In recent monthly press conferences of the ECB, Mario Draghi has consistently been urging governments of the Eurozone to help with the recovery, noting that monetary policy alone could not be successful in pulling the region out of its economic malaise of low growth and anchored inflation. He has been calling for fiscal and structural assistance. Whatever the governments are doing to try and promote growth, it does not seem to be working. At least not according to the Eurozone PMI which continues to fall. The drop in the final September manufacturing PMI to 50.3 was worse than expected and lower than the 50.7 reading for August.
The main culprit was Germany which fell below 50 and into contraction mode for the first time in 15 months with a reading of 49.9. Although France improved to 48.8 (as expected) this means that the Eurozone’s two largest economies are in contraction. The mitigating factors are that Italy jumped back into expansion on its PMI and Spain was also ahead of expectation.

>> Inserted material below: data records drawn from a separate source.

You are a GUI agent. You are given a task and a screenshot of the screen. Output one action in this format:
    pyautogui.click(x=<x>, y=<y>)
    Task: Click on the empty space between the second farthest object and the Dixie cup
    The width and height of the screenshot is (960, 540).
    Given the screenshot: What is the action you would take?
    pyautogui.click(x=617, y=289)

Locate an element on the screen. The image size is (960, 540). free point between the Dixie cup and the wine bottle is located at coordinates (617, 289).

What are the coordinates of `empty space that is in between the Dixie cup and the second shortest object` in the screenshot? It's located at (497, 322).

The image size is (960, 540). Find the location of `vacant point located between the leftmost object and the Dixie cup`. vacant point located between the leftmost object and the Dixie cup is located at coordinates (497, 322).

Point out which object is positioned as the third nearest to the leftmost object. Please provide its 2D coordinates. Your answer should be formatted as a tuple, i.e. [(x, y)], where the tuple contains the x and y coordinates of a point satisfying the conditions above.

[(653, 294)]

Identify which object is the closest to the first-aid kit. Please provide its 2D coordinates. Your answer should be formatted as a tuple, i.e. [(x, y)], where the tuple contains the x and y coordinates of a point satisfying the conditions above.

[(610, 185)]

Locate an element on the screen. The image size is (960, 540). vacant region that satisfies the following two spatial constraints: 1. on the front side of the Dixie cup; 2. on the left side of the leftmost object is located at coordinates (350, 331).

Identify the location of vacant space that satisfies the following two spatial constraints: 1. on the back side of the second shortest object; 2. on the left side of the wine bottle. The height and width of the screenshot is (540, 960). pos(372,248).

The other problem for Europe is that the manufacturing PMI for the UK is also dropping at a sharp rate. Although the UK still has a reading in expansion territory at 51.6, the decline is worse than the market is factoring in. As can be seen in the chart below the Eurozone manufacturing PMI (orange) and the UK manufacturing PMI (purple) are both strongly correlated, with the EU the UK’s largest trading market. Could this have implications for UK growth figures? With around three quarters of the UK economy service sector based, the Services PMI (which is holding up strongly) is a much better indication of growth, but the dip in the manufacturing PMI is still concerning.
However, the US still strongly expanding (the ISM is released this afternoon at 15:00BST and is forecast to drop slightly to 58.5). With the US ISM data expected to be significantly sharply better than both the UK and Eurozone PMIs this does not bode well for the euro or sterling. Both the euro and sterling dropped sharply against the dollar this morning after their respective weak PMI announcements.

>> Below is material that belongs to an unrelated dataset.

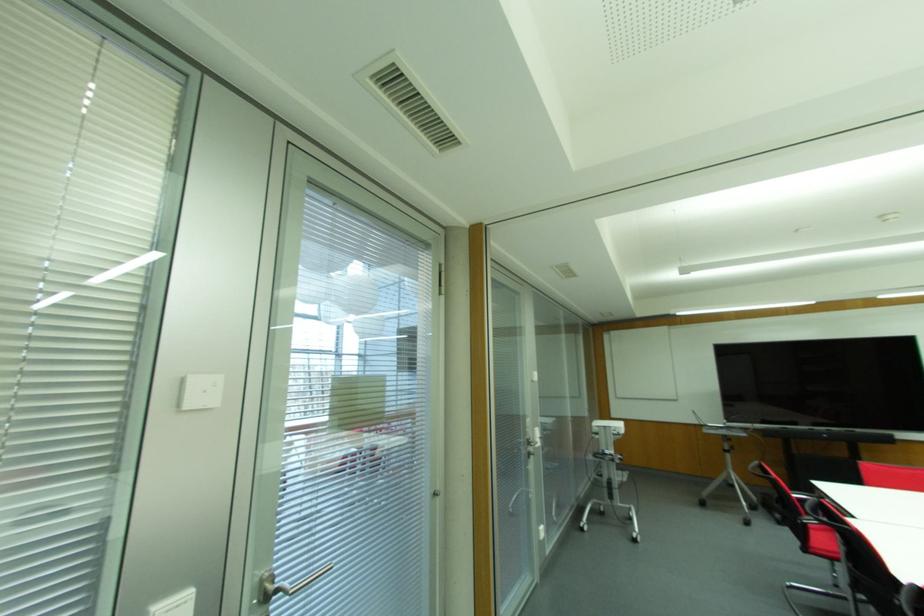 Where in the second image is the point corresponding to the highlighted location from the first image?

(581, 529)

GBP/USD has slightly rebounded, but the $1.6260 support will remain under threat. A breach would open the key low at $1.6050. Further weakness on EUR/USD is also expected, with a move towards the $1.2500 liekly in the coming days, whilst the old support turns new resistance at $1.2660.
In the European indices, there is still a disparity between the performances of the DAX and the FTSE 100. The DAX Xetra has formed support in the past couple of days, as reports of the ECB’s ABS purchase programme suggest a targeting of peripheral markets such as Greece and Cyprus. Nonetheless, the FTSE 100 remains under pressure as it continues to fall towards the next key support at 6529.
The gold price is also struggling with the strength of the dollar once more today. Fluctuating in a range of just over $5 (which is very tight compared to recent days) the pressure remains to the downside and for a test of the $1200 level. I still expect further weakness towards $1184.50 with rallies seen as a chance to sell. The latest reaction highs are $1219.46 and $1223.50.